Satu langkah diambil, akhirnya pemuda itu menuntaskan seluruh anak tangga dan naik ke panggung gantung. Menoleh ke belakang, tiang batu raksasa yang terbentang kini tampak kecil, tangga batu yang berkelok panjang berputar ke bawah, tampak seperti jalan gunung yang berbeda, namun sudah menguras seluruh tenaga dan pikirannya, seolah ia telah melalui penderitaan berat. Tentu saja, hasil yang didapat juga sangat melimpah; rambutnya terurai, menahan kerusakan kekuatan spiritual, dengan tekad luar biasa menantang batas rasa sakit tubuh, menghadapi ujian waktu sembari berjalan dan beristirahat, di sepanjang jalan ia memahami lukisan di bawah gunung, teknik pola Dao mengalami kemajuan besar, bahkan mampu membuat lukisan pegunungan dan sungainya sendiri. Setelah melewati anak tangga penuh pusaka, akhirnya ia mengayunkan pedang untuk membuktikan hati dan jalannya. Anak tangga yang panjang itu memberinya banyak pelajaran dan membuatnya lebih dewasa.

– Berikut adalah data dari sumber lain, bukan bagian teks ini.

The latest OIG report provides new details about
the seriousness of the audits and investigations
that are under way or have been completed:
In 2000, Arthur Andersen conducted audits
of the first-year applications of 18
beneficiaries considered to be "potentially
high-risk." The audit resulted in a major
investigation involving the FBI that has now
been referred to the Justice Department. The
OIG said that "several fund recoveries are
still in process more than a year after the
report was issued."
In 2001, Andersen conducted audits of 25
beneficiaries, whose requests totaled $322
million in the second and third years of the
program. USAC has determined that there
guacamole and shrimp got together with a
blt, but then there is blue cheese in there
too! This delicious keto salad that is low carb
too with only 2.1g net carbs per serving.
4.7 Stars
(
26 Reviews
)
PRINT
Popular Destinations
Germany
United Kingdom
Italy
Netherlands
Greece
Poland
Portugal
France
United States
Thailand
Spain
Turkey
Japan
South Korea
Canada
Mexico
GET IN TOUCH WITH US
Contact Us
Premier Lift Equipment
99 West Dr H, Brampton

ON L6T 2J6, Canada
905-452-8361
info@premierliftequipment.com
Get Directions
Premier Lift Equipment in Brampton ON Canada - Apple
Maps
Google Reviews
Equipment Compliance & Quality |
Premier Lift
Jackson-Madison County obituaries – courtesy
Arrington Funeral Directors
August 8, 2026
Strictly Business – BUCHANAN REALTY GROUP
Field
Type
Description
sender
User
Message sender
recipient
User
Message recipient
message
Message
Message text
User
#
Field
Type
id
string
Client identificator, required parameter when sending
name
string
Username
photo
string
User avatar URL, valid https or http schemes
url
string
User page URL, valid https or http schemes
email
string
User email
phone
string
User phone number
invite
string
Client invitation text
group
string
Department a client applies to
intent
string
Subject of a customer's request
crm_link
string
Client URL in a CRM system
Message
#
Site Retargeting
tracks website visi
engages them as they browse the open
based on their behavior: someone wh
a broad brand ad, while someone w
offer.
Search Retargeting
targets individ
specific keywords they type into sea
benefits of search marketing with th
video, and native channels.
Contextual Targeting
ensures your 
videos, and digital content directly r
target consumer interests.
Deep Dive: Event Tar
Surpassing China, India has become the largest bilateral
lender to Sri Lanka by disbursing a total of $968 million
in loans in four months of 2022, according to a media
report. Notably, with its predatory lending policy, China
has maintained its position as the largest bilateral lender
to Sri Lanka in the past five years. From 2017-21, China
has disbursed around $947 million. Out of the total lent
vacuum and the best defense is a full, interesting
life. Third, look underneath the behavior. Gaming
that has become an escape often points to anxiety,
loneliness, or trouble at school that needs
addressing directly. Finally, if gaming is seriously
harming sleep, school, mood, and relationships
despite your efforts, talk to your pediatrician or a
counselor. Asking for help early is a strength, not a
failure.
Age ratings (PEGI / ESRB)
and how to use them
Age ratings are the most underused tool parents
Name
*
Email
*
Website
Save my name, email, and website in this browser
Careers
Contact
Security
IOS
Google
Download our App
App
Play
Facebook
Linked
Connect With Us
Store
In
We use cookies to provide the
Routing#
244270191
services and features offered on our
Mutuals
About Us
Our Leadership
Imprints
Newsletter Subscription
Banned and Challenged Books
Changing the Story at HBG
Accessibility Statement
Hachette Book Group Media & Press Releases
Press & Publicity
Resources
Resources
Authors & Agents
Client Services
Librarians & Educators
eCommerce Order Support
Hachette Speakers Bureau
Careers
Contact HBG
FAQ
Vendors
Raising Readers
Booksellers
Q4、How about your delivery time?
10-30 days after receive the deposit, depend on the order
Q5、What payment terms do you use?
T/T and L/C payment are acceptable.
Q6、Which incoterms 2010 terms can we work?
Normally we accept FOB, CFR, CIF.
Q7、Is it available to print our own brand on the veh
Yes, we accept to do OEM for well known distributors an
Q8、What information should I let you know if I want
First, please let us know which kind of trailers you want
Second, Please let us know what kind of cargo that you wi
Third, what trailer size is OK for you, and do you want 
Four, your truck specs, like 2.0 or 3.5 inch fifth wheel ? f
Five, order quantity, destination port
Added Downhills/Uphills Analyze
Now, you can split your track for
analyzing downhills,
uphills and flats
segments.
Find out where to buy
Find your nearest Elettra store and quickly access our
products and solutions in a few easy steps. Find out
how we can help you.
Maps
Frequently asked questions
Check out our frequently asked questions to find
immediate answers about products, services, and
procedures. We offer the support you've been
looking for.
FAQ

Panggung gantung itu tersambung dengan dinding gunung di belakang, lebarnya lebih dari seratus tombak, diselimuti cahaya hijau kebiruan, energi spiritual langit dan bumi mengalir deras. Saat Ye Yu mengamati panggung itu, tiba-tiba terdengar tangisan memilukan dari dekapannya, Naga Kecil Xuan menangis tersedu-sedu dan melompat ke tanah, duduk sambil terus meraung. Ekspresi sedihnya membuat siapa pun yang melihat akan mengira naga itu pasti mengalami ketidakadilan besar hingga menangis sesenggukan seperti itu.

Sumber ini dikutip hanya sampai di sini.